第14章 新たな目的
荒れ果てた土地が広がる。
ここに来てから、毎日たくさん転がっている木の枝や小石を拾い、少しずつ、少しずつ、耕していく。
耕した土地には、「うね」を作り、作物の苗を植えていく。
手足は常に泥まみれ。
全身ホコリやチリにまみれていた。
朝起きてから、日が暮れるまで働いた。
ユナは、ただ、ただ、これまでの自分の行いを「償う」ために、一心不乱に働いていた。
(・・・・・・喉、かわいたな、)
空には太陽の強い日射しが降り注ぐ中、首筋には汗がつたい、ユナは苗を植えていく。
『ふぅ、』
ここの畑の苗はすべて植えた。
次の畑へ移動する。
ユナの前には、歳が同じくらいの女子が息を切らしてふらつきながら歩いていた。
彼女も同じ持ち場のはずだった。
しかし彼女は、今にも倒れそうになっている。
『・・・あの、大丈夫?』
ユナが声を掛けると、彼女は振り向きざまにそのまま倒れてしまった。
『っ!ちょっと、しっかりして!』
すぐさま駆け寄り、彼女を支え起こすユナ。
しかし、倒れた彼女は呼吸が荒く、顔も真っ赤で汗を多量にかいていた。
(・・・日射病?・・それか脱水かも)
ユナは日陰に彼女を運び、自分の分の飲み水を持って来た。
『ねえ、しっかりして!水!飲んで!!』
水袋を口元に差し出す。
「・・・水、水!!」
かろうじて意識を戻した彼女は、ユナの手から水袋を取り、一気に飲み干した。
「はぁっはぁ、はぁ、はぁ・・・・、あ、ありがとう。
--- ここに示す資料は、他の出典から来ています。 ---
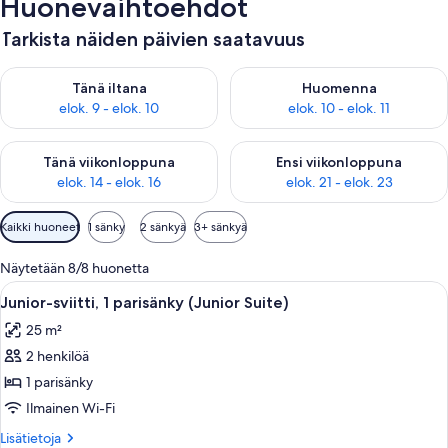
Huonevaihtoehdot
Tarkista näiden päivien saatavuus
Tarkista tämän illan saatavuus elok. 9 - elok. 10
Tarkista huomisen saatavuus elo
Tänä iltana
Huomenna
elok. 9 - elok. 10
elok. 10 - elok. 11
Tarkista tämän viikonlopun saatavuus elok. 14 - elok. 16
Tarkista ensi viikonlopun saata
Tänä viikonloppuna
Ensi viikonloppuna
elok. 14 - elok. 16
elok. 21 - elok. 23
Huoneille
Kaikki huoneet
1 sänky
2 sänkyä
3+ sänkyä
saatavilla
olevia
Näytetään 8/8 huonetta
suodattimia
Avaa
Hotellihuone, jossa on sänky, kaksi no
3
Junior-sviitti, 1 parisänky (Junior Suite)
kaikki
25 m²
huonetyypin
2 henkilöä
Junior-
sviitti,
1 parisänky
1
Ilmainen Wi-Fi
parisänky
Lisätietoja
Lisätietoja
た、助かった・・・。」
まだ呼吸の整っていない彼女は、息も絶え絶えにユナに礼を述べる。
『大丈夫?・・・少しここで休んでいるといいよ。』
ユナはそう言い、その場をあとにする。
次の畑に行き、作業を始める。
その後、先程の彼女の分の畑もきれいに耕して苗を植えるだけにする。
『・・・いいよね、これくらい。』
ユナは額の汗を腕で拭い、今日の分の仕事を終えた。
宿舎へ戻る途中、先程の場所に倒れた彼女はいなかった。
(誰か運んでくれたのかな?)
それだけ思って、ユナは着替えに部屋に向かう。
部屋は共同で使う大部屋だ。
カーテンで仕切られた2段のベッドが並び、ユナは手前側の上の段だ。